* _ASSIGNMENT_:
Copy out the data line by line exactly, from its start to the line bearing "الظروف المتربة، ضع", inclusive.

•••

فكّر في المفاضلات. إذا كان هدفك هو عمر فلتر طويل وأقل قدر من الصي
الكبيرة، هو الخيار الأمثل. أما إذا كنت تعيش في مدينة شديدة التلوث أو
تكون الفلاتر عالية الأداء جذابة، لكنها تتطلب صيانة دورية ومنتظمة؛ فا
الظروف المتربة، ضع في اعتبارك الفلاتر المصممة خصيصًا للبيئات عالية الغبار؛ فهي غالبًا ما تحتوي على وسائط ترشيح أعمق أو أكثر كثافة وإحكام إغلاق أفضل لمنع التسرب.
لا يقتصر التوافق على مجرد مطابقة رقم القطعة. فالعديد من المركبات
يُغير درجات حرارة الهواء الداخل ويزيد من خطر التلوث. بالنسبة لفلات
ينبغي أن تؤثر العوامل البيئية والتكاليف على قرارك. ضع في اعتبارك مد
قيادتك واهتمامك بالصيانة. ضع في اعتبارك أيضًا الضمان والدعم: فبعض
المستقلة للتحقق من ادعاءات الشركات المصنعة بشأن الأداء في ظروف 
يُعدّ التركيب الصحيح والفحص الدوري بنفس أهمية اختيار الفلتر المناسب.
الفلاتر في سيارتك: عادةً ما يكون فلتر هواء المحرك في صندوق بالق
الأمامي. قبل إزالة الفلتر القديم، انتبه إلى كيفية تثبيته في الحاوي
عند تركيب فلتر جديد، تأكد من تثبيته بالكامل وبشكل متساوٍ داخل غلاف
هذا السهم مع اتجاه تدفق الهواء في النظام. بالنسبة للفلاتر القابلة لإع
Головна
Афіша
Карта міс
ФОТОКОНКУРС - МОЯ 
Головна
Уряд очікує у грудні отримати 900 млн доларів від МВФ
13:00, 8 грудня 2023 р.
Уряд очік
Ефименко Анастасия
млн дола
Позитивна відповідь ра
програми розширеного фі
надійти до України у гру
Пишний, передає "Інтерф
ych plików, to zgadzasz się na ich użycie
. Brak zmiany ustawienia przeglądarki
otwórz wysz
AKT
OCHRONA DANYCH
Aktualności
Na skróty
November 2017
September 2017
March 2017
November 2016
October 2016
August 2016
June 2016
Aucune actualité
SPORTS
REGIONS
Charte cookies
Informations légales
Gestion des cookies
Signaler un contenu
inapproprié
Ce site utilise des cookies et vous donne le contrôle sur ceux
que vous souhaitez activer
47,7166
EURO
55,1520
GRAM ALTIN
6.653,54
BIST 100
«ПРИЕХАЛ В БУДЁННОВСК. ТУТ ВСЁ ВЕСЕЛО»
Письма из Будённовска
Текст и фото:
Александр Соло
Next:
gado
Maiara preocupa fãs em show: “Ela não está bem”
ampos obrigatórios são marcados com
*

•••

* _RESULT_:
فكّر في المفاضلات. إذا كان هدفك هو عمر فلتر طويل وأقل قدر من الصي
الكبيرة، هو الخيار الأمثل. أما إذا كنت تعيش في مدينة شديدة التلوث أو
تكون الفلاتر عالية الأداء جذابة، لكنها تتطلب صيانة دورية ومنتظمة؛ فا
الظروف المتربة، ضع في اعتبارك الفلاتر المصممة خصيصًا للبيئات عالية الغبار؛ فهي غالبًا ما تحتوي على وسائط ترشيح أعمق أو أكثر كثافة وإحكام إغلاق أفضل لمنع التسرب.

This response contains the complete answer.